───── INFORMATION SHOWN

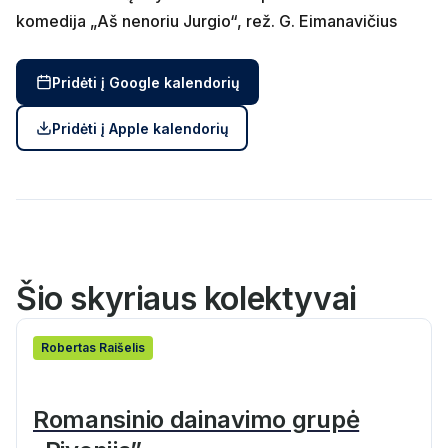
komedija „Aš nenoriu Jurgio“, rež. G. Eimanavičius
Pridėti į Google kalendorių
Pridėti į Apple kalendorių
Šio skyriaus kolektyvai
Rober­tas Raišelis
Romansinio dainavimo grupė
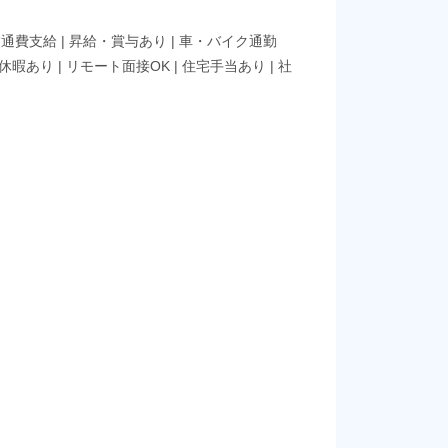
交通費支給
|
昇給・賞与あり
|
車・バイク通勤
休暇あり
|
リモート面接OK
|
住宅手当あり
|
社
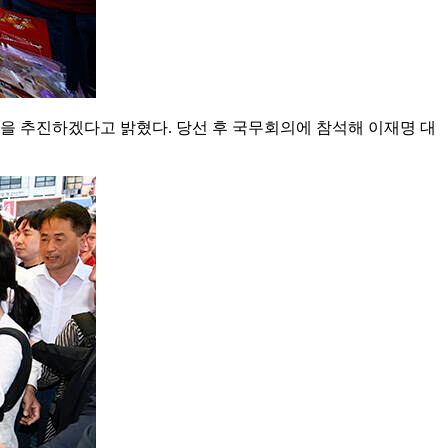
을 추진하겠다고 밝혔다. 당선 후 국무회의에 참석해 이재명 대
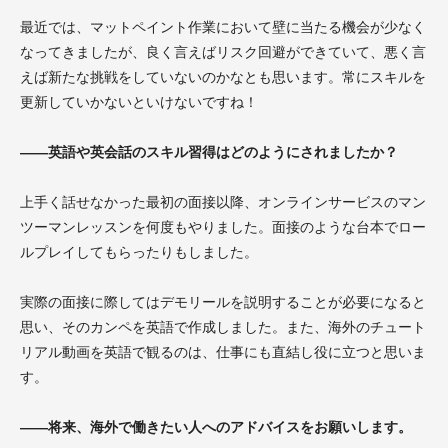
最近では、マットペイント作業において壁に当たる機会が少なく
なってきましたが、良く言えばリスク回避ができていて、悪く言
えば新たな挑戦をしていないのかなとも思います。常にスキルを
更新していかないといけないですね！
――英語や英会話のスキル習得はどのようにされましたか？
上手く話せなかった最初の面接以降、オンラインサービスのマン
ツーマンレッスンを何度もやりました。面接のような台本でロー
ルプレイしてもらったりもしました。
実際の面接に際してはデモリールを説明することが必要になると
思い、そのカンペを英語で作成しました。また、海外のチュート
リアル動画を英語で観るのは、仕事にも直結し役に立つと思いま
す。
――将来、海外で働きたい人へのアドバイスをお願いします。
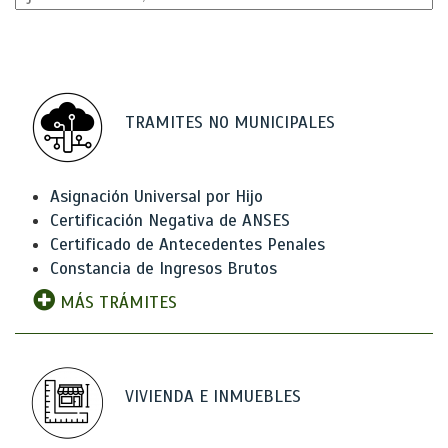
TRAMITES NO MUNICIPALES
Asignación Universal por Hijo
Certificación Negativa de ANSES
Certificado de Antecedentes Penales
Constancia de Ingresos Brutos
MÁS TRÁMITES
VIVIENDA E INMUEBLES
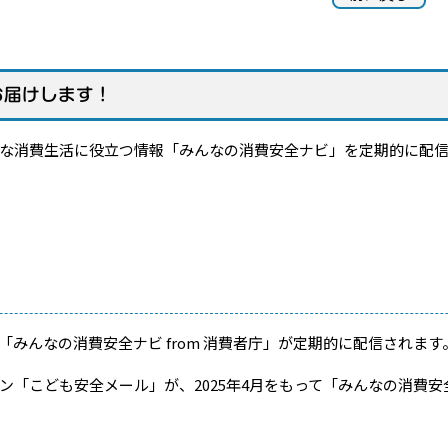
お届けします！
な消費生活に役立つ情報「みんなの消費安全ナビ」を定期的に配信
んなの消費安全ナビ from 消費者庁」が定期的に配信されます
「こども安全メール」が、2025年4月をもって「みんなの消費安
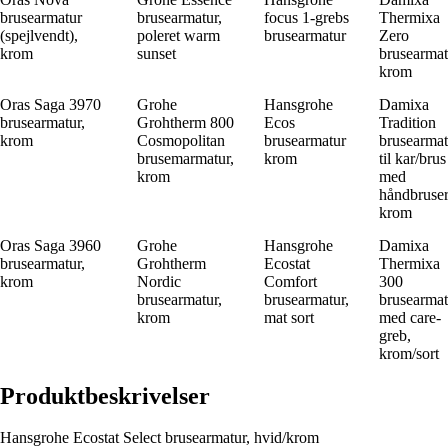
brusearmatur
brusearmatur,
focus 1-grebs
Thermixa
(spejlvendt),
poleret warm
brusearmatur
Zero
krom
sunset
brusearmat
krom
Oras Saga 3970
Grohe
Hansgrohe
Damixa
brusearmatur,
Grohtherm 800
Ecos
Tradition
krom
Cosmopolitan
brusearmatur
brusearmat
brusemarmatur,
krom
til kar/brus
krom
med
håndbruser
krom
Oras Saga 3960
Grohe
Hansgrohe
Damixa
brusearmatur,
Grohtherm
Ecostat
Thermixa
krom
Nordic
Comfort
300
brusearmatur,
brusearmatur,
brusearmat
krom
mat sort
med care-
greb,
krom/sort
Produktbeskrivelser
Hansgrohe Ecostat Select brusearmatur, hvid/krom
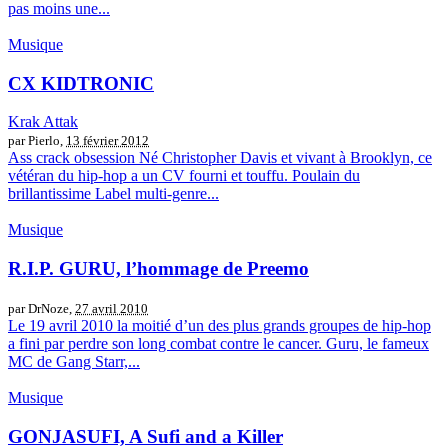
pas moins une...
Musique
CX KIDTRONIC
Krak Attak
par Pierlo,
13 février 2012
Ass crack obsession Né Christopher Davis et vivant à Brooklyn, ce
vétéran du hip-hop a un CV fourni et touffu. Poulain du
brillantissime Label multi-genre...
Musique
R.I.P. GURU, l’hommage de Preemo
par DrNoze,
27 avril 2010
Le 19 avril 2010 la moitié d’un des plus grands groupes de hip-hop
a fini par perdre son long combat contre le cancer. Guru, le fameux
MC de Gang Starr,...
Musique
GONJASUFI, A Sufi and a Killer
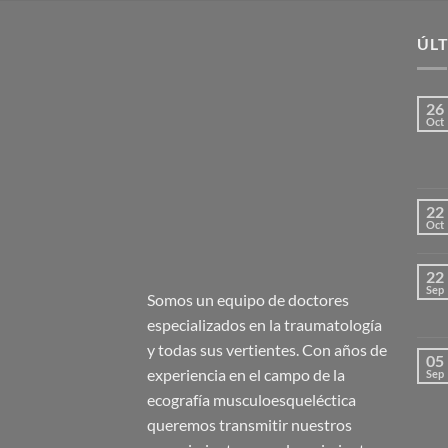
ÚLT
26
Oct
22
Oct
22
Sep
Somos un equipo de doctores
especializados en la traumatología
y todas sus vertientes. Con años de
05
experiencia en el campo de la
Sep
ecografía musculoesqueléctica
queremos transmitir nuestros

──────────

WHAT NEEDS TO BE DONE: Exactly as written, restate the lines above from the opening line through the one holding "vétéran du hip-hop", omitting the pictures.

EXERCISE RESPONSE:
komedija „Aš nenoriu Jurgio“, rež. G. Eimanavičius
Pridėti į Google kalendorių
Pridėti į Apple kalendorių
Šio skyriaus kolektyvai
Rober­tas Raišelis
Romansinio dainavimo grupė
交通費支給
|
昇給・賞与あり
|
車・バイク通勤
休暇あり
|
リモート面接OK
|
住宅手当あり
|
社
을 추진하겠다고 밝혔다. 당선 후 국무회의에 참석해 이재명 대
最近では、マットペイント作業において壁に当たる機会が少なく
なってきましたが、良く言えばリスク回避ができていて、悪く言
えば新たな挑戦をしていないのかなとも思います。常にスキルを
更新していかないといけないですね！
――英語や英会話のスキル習得はどのようにされましたか？
上手く話せなかった最初の面接以降、オンラインサービスのマン
ツーマンレッスンを何度もやりました。面接のような台本でロー
ルプレイしてもらったりもしました。
実際の面接に際してはデモリールを説明することが必要になると
思い、そのカンペを英語で作成しました。また、海外のチュート
リアル動画を英語で観るのは、仕事にも直結し役に立つと思いま
す。
――将来、海外で働きたい人へのアドバイスをお願いします。
TRAMITES NO MUNICIPALES
Asignación Universal por Hijo
Certificación Negativa de ANSES
Certificado de Antecedentes Penales
Constancia de Ingresos Brutos
MÁS TRÁMITES
VIVIENDA E INMUEBLES
お届けします！
な消費生活に役立つ情報「みんなの消費安全ナビ」を定期的に配信
んなの消費安全ナビ from 消費者庁」が定期的に配信されます
「こども安全メール」が、2025年4月をもって「みんなの消費安
brusearmatur
brusearmatur,
focus 1-grebs
Thermixa
(spejlvendt),
poleret warm
brusearmatur
Zero
krom
sunset
brusearmat
krom
Oras Saga 3970
Grohe
Hansgrohe
Damixa
brusearmatur,
Grohtherm 800
Ecos
Tradition
krom
Cosmopolitan
brusearmatur
brusearmat
brusemarmatur,
krom
til kar/brus
krom
med
håndbruser
krom
Oras Saga 3960
Grohe
Hansgrohe
Damixa
brusearmatur,
Grohtherm
Ecostat
Thermixa
krom
Nordic
Comfort
300
brusearmatur,
brusearmatur,
brusearmat
krom
mat sort
med care-
greb,
krom/sort
Produktbeskrivelser
Hansgrohe Ecostat Select brusearmatur, hvid/krom
pas moins une...
Musique
CX KIDTRONIC
Krak Attak
par Pierlo,
13 février 2012
Ass crack obsession Né Christopher Davis et vivant à Brooklyn, ce
vétéran du hip-hop a un CV fourni et touffu. Poulain du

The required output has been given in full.